Socializing Self-service Data Preparation to Enhance Accessibility and Governance

Increasingly business applications are leveraging a centralized data marketplace with social features to improve collaboration.

November 7, 2017
95 Shares 1,649 Views

Data socialization applies a core concept of social media and modern consumer apps – creating and sharing information – to a central data management platform. It unites data preparation, data cataloging, data stewardship, automation and governance with machine learning and social media attributes.

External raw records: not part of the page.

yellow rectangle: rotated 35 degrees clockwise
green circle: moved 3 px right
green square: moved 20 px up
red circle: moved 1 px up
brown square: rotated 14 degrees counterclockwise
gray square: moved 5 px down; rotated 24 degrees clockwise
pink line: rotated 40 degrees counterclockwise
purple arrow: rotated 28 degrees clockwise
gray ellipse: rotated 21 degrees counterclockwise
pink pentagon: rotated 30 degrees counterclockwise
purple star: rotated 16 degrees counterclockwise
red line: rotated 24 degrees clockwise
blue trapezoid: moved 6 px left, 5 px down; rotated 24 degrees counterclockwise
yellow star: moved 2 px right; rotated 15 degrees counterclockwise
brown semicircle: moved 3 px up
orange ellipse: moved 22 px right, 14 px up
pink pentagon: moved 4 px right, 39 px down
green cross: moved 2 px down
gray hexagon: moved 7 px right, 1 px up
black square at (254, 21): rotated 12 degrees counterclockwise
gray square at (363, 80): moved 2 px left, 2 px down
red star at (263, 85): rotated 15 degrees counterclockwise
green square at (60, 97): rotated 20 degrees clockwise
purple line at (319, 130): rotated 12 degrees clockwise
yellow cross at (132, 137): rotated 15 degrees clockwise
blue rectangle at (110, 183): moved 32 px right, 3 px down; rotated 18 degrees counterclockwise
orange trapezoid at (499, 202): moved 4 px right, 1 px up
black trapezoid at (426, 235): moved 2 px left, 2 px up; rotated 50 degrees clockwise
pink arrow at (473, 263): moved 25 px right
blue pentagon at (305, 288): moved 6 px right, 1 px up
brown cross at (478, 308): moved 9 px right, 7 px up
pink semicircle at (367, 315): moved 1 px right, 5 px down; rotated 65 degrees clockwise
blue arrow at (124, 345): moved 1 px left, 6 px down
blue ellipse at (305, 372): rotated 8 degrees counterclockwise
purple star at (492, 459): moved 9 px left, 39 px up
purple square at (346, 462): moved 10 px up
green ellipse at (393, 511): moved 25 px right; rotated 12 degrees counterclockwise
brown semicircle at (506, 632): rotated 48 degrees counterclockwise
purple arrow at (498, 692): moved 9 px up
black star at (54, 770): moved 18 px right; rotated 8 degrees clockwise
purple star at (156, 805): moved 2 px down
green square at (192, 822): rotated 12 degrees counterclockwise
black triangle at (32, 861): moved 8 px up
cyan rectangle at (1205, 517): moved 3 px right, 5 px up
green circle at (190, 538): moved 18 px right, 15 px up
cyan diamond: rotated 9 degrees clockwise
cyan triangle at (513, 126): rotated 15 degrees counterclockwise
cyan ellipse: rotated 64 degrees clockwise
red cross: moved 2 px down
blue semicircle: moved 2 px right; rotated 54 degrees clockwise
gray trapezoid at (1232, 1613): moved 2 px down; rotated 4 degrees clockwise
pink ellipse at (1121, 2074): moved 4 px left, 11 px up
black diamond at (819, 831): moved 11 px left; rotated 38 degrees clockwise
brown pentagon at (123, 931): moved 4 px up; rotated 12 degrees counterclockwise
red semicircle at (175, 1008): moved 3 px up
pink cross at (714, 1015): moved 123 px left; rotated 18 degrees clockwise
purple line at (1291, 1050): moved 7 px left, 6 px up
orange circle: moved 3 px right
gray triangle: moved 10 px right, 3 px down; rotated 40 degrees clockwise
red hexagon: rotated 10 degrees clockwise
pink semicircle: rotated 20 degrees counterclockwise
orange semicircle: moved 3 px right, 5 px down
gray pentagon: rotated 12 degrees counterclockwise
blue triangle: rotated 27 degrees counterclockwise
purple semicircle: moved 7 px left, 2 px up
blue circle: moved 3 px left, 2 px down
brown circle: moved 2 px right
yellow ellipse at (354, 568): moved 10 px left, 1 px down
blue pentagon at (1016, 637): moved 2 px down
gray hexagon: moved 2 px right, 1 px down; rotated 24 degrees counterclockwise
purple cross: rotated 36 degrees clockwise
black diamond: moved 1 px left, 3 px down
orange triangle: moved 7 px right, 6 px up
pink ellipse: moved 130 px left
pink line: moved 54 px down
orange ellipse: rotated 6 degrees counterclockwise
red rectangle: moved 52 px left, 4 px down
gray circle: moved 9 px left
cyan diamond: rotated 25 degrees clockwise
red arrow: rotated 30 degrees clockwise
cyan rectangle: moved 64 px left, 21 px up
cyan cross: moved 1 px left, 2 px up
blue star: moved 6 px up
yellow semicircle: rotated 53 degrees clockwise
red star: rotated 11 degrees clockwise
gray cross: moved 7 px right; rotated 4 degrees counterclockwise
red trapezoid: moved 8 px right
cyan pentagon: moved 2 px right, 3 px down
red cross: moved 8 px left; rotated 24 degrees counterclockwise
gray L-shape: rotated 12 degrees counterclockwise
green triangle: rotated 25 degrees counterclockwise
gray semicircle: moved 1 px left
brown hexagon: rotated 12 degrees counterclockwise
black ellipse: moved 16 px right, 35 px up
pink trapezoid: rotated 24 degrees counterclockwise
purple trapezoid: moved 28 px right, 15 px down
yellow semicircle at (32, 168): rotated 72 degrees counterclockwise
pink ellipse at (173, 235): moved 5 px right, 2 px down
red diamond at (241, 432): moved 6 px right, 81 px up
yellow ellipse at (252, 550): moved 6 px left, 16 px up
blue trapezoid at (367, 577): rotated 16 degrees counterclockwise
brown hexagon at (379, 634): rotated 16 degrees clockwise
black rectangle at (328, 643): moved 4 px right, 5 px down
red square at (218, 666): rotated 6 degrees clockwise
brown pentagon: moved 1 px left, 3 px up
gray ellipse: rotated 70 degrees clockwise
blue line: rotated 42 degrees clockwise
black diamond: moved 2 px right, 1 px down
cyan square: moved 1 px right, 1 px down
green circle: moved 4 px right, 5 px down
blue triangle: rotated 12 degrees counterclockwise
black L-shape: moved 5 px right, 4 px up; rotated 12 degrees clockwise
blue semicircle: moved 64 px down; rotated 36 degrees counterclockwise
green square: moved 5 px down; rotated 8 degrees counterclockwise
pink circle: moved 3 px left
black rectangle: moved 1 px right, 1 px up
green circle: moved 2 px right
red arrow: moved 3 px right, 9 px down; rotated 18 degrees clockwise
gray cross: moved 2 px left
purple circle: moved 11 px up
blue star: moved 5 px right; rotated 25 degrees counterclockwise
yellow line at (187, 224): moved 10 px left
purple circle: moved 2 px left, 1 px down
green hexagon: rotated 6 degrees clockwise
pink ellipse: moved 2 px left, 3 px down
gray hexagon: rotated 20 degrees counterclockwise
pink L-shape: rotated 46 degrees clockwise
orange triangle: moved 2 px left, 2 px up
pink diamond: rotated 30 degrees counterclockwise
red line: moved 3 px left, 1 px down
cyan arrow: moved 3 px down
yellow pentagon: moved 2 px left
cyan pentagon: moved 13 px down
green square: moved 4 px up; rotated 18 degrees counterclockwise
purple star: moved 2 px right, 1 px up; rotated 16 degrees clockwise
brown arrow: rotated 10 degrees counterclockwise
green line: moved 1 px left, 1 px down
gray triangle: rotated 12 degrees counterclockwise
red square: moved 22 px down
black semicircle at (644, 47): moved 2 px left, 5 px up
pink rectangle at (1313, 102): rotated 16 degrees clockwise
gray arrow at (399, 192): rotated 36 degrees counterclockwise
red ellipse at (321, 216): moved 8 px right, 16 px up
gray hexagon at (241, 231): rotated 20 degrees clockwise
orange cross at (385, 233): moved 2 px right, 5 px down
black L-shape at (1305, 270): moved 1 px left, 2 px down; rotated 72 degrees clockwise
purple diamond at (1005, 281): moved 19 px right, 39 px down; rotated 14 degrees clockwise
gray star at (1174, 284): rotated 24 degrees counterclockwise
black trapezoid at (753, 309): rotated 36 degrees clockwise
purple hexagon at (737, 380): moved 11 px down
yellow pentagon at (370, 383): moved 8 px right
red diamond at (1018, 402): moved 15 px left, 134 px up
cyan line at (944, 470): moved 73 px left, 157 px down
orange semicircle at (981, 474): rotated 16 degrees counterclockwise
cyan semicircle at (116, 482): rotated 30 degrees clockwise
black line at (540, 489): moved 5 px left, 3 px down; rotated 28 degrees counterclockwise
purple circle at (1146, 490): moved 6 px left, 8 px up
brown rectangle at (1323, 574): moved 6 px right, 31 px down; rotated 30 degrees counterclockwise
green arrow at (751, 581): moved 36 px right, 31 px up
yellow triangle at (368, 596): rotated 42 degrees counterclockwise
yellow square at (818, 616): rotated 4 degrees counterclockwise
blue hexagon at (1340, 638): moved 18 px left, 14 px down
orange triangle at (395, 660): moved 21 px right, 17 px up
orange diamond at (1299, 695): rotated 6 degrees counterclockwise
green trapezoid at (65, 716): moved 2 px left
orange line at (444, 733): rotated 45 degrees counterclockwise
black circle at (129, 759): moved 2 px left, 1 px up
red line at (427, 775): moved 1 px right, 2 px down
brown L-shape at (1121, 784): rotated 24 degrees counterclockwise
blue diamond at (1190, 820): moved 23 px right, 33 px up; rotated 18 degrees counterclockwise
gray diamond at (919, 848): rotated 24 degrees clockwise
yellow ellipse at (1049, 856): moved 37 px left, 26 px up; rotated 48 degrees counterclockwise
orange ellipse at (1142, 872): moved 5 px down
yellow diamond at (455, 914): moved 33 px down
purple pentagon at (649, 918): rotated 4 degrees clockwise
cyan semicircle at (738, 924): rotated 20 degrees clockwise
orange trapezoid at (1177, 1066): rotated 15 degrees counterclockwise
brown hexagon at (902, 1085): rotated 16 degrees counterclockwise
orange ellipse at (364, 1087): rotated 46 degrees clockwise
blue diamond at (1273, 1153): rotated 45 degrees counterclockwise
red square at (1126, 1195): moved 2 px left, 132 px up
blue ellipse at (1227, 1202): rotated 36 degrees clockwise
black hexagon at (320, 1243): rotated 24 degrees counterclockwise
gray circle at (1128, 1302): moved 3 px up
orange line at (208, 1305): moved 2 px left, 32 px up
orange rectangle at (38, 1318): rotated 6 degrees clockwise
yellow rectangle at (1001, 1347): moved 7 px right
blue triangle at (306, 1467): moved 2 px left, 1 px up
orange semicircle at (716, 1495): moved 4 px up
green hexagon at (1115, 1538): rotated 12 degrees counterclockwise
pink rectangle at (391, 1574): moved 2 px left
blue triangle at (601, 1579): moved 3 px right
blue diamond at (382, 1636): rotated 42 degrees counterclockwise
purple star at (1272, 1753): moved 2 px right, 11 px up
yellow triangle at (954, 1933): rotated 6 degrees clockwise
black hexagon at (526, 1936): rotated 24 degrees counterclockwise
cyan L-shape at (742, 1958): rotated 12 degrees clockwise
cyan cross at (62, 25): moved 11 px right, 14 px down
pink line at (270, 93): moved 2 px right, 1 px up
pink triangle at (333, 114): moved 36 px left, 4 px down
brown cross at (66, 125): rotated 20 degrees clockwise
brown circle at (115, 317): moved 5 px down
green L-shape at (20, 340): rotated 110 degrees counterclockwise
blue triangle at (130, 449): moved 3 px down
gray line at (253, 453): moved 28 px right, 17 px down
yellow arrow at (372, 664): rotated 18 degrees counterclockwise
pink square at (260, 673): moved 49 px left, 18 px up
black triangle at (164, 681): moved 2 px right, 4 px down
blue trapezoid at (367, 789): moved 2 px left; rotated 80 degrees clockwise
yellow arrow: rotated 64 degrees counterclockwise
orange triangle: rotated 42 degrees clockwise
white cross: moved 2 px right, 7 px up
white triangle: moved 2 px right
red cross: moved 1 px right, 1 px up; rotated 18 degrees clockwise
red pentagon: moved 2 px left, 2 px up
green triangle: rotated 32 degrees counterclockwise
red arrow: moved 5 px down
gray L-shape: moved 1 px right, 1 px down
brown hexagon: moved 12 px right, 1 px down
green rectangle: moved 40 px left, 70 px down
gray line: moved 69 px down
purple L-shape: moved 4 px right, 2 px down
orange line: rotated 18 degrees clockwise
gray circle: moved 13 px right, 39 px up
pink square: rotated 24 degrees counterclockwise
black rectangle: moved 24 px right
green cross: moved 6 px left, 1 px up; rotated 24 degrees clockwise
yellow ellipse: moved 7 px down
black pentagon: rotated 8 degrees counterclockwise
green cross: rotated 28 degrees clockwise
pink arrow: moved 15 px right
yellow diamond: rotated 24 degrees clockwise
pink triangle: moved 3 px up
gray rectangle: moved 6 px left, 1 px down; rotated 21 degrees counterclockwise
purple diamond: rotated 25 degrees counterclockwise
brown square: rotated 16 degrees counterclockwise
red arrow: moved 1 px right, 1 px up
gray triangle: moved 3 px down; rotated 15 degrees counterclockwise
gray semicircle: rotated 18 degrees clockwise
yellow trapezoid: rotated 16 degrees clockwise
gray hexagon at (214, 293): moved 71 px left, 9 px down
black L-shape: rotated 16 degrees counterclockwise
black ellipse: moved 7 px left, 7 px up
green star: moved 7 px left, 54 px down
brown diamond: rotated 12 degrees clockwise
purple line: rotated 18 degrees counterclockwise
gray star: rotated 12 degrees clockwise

Increasingly business applications are leveraging a centralized data marketplace with social features to improve collaboration so that individuals and organizations become more informed, agile and productive. By combining a data marketplace with socialization and self-service data preparation, organizations can expedite, simplify and improve best practices for organizing and optimizing data discovery. In particular, some benefits include:

  • Point-and-click access to available datasets
  • Understanding the relevancy of data in relation to context that identifies patterns of use and related assets
  • Performing data quality scoring
  • Reviewing data origin and lineage
  • Suggesting and sharing relevant sources
  • Following key users and datasets
  • Automatically recommending likely data preparation actions based on user persona

The powerful combination of a centralized data marketplace with social features enables data scientists, analysts and even novice business users across a company to search for, share and reuse prepared, managed data to achieve true enterprise collaboration and agility, resulting in better and faster business decisions while building an analytics community. Users can learn from each other and be more productive and better connected as they source, cleanse and prepare data for analytical and operational processes.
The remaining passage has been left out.